**Task inputs**:
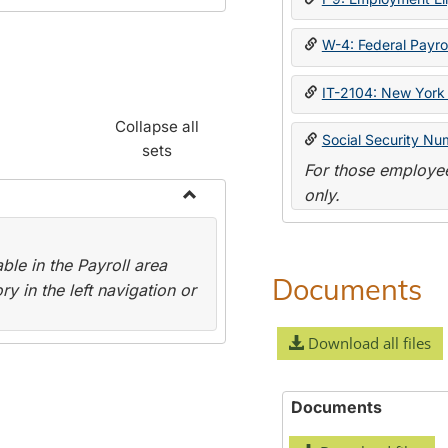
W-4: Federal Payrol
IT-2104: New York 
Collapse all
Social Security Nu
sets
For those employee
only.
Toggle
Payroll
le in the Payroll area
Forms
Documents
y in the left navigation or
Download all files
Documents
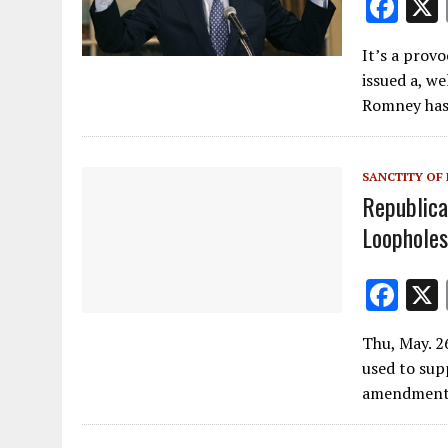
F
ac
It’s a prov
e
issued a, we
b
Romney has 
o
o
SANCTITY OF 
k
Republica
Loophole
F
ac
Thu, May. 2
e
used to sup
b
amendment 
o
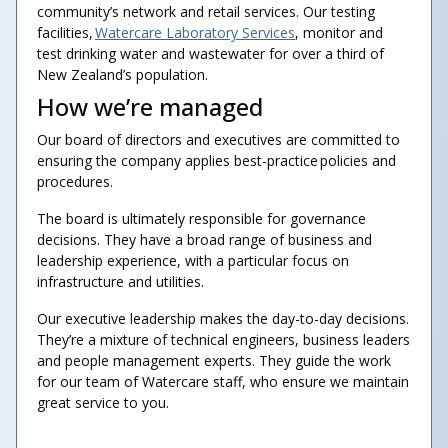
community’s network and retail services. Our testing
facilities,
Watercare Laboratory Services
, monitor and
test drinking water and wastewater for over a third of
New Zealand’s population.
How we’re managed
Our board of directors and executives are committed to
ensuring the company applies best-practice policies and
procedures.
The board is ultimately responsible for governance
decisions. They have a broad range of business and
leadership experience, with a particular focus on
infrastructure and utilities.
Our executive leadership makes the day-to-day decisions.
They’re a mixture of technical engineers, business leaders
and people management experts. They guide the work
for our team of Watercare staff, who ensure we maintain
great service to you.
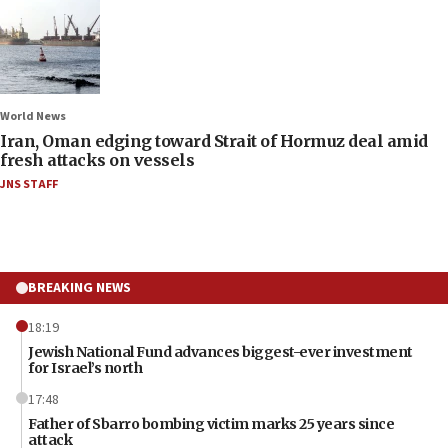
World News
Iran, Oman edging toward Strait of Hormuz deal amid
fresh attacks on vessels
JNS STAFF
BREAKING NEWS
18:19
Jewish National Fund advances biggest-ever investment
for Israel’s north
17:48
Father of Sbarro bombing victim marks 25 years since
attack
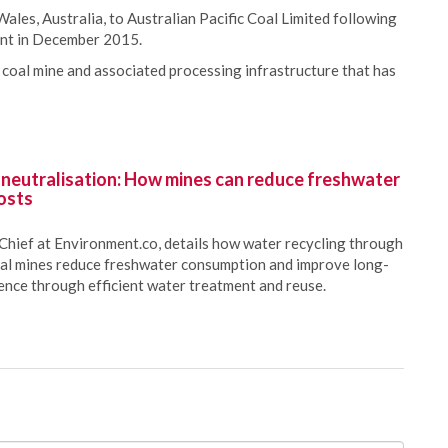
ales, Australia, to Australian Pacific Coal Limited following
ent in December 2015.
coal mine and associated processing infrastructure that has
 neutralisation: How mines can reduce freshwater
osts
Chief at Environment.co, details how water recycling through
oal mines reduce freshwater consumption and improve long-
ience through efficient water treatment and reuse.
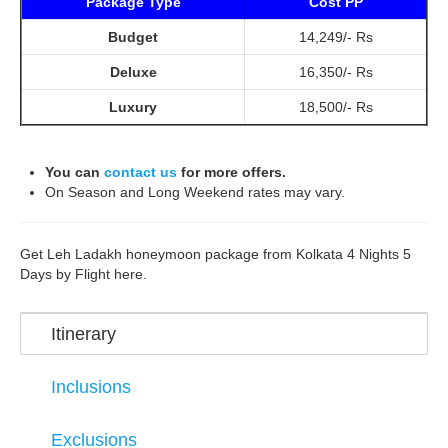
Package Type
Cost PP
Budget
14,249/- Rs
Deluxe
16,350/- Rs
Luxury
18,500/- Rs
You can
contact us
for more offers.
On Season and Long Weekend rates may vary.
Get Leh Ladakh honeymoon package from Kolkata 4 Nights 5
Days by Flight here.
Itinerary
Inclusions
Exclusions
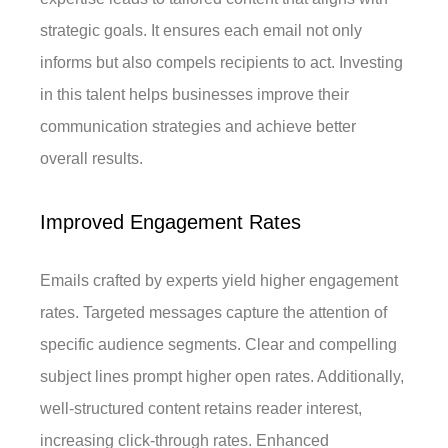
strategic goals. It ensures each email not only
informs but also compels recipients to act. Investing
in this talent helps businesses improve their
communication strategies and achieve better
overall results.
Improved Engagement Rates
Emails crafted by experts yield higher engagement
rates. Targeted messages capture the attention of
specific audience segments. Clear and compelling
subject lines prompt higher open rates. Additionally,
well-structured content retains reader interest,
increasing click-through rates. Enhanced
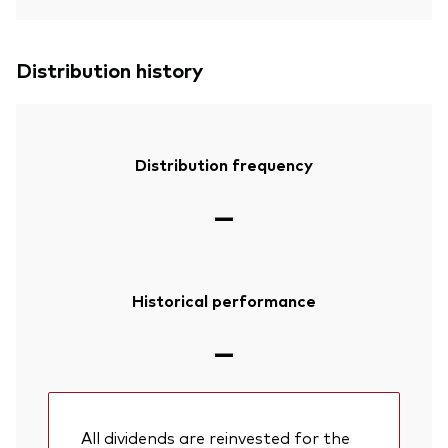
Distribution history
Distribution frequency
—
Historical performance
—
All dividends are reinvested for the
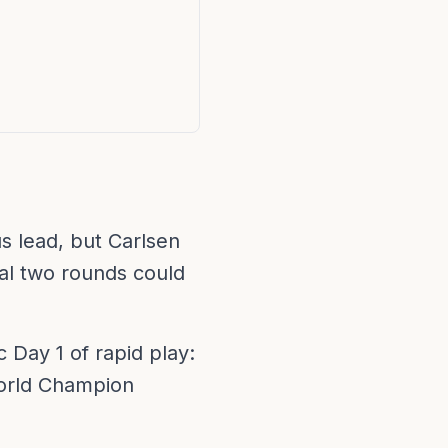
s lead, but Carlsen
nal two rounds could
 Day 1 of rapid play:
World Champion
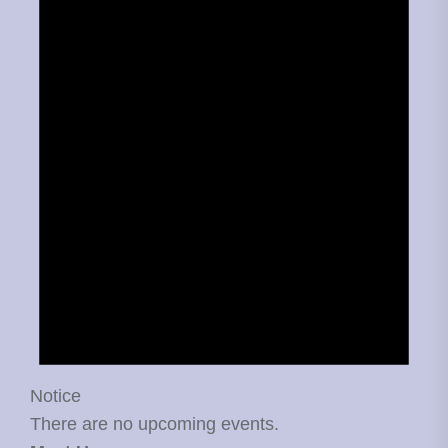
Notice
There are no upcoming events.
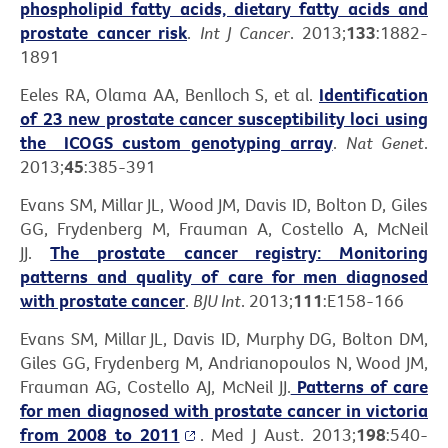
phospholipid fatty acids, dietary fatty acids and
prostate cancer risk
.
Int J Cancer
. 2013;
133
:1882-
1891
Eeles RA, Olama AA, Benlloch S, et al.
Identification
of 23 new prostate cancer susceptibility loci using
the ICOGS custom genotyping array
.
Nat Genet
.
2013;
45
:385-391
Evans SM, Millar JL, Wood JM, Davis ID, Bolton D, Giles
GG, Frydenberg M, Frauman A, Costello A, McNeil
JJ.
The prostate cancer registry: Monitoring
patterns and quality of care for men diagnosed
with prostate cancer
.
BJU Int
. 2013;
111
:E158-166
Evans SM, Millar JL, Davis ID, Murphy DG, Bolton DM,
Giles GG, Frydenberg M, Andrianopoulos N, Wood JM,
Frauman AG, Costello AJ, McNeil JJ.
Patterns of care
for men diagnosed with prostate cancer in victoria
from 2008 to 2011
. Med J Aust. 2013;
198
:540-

**What the task asks**: Leave the pictures behind and transcribe every record above exactly.

**Solution**:
W-4: Federal Payrol
IT-2104: New York 
Collapse all
Social Security Nu
sets
For those employee
only.
Toggle
Payroll
le in the Payroll area
Forms
Documents
y in the left navigation or
Download all files
Documents
F
ac
It’s a prov
e
issued a, we
b
Romney has 
o
o
SANCTITY OF 
k
Republica
Loophole
F
ac
Thu, May. 2
e
used to sup
b
amendment 
o
community’s network and retail services. Our testing
facilities,
Watercare Laboratory Services
, monitor and
test drinking water and wastewater for over a third of
New Zealand’s population.
How we’re managed
Our board of directors and executives are committed to
ensuring the company applies best-practice policies and
procedures.
The board is ultimately responsible for governance
decisions. They have a broad range of business and
leadership experience, with a particular focus on
infrastructure and utilities.
Our executive leadership makes the day-to-day decisions.
They’re a mixture of technical engineers, business leaders
and people management experts. They guide the work
for our team of Watercare staff, who ensure we maintain
great service to you.
World News
Iran, Oman edging toward Strait of Hormuz deal amid
fresh attacks on vessels
JNS STAFF
BREAKING NEWS
18:19
Jewish National Fund advances biggest-ever investment
for Israel’s north
17:48
Father of Sbarro bombing victim marks 25 years since
attack
ales, Australia, to Australian Pacific Coal Limited following
ent in December 2015.
coal mine and associated processing infrastructure that has
 neutralisation: How mines can reduce freshwater
osts
Chief at Environment.co, details how water recycling through
oal mines reduce freshwater consumption and improve long-
ience through efficient water treatment and reuse.
Package Type
Cost PP
Budget
14,249/- Rs
Deluxe
16,350/- Rs
Luxury
18,500/- Rs
You can
contact us
for more offers.
On Season and Long Weekend rates may vary.
Get Leh Ladakh honeymoon package from Kolkata 4 Nights 5
Days by Flight here.
Itinerary
Inclusions
Exclusions
strategic goals. It ensures each email not only
informs but also compels recipients to act. Investing
in this talent helps businesses improve their
communication strategies and achieve better
overall results.
Improved Engagement Rates
Emails crafted by experts yield higher engagement
rates. Targeted messages capture the attention of
specific audience segments. Clear and compelling
subject lines prompt higher open rates. Additionally,
well-structured content retains reader interest,
increasing click-through rates. Enhanced
Distribution history
Distribution frequency
—
Historical performance
—
All dividends are reinvested for the
s lead, but Carlsen
nal two rounds could
 Day 1 of rapid play:
World Champion
Notice
There are no upcoming events.
phospholipid fatty acids, dietary fatty acids and
prostate cancer risk
.
Int J Cancer
. 2013;
133
:1882-
1891
Eeles RA, Olama AA, Benlloch S, et al.
Identification
of 23 new prostate cancer susceptibility loci using
the ICOGS custom genotyping array
.
Nat Genet
.
2013;
45
:385-391
Evans SM, Millar JL, Wood JM, Davis ID, Bolton D, Giles
GG, Frydenberg M, Frauman A, Costello A, McNeil
JJ.
The prostate cancer registry: Monitoring
patterns and quality of care for men diagnosed
with prostate cancer
.
BJU Int
. 2013;
111
:E158-166
Evans SM, Millar JL, Davis ID, Murphy DG, Bolton DM,
Giles GG, Frydenberg M, Andrianopoulos N, Wood JM,
Frauman AG, Costello AJ, McNeil JJ.
Patterns of care
for men diagnosed with prostate cancer in victoria
from 2008 to 2011
. Med J Aust. 2013;
198
:540-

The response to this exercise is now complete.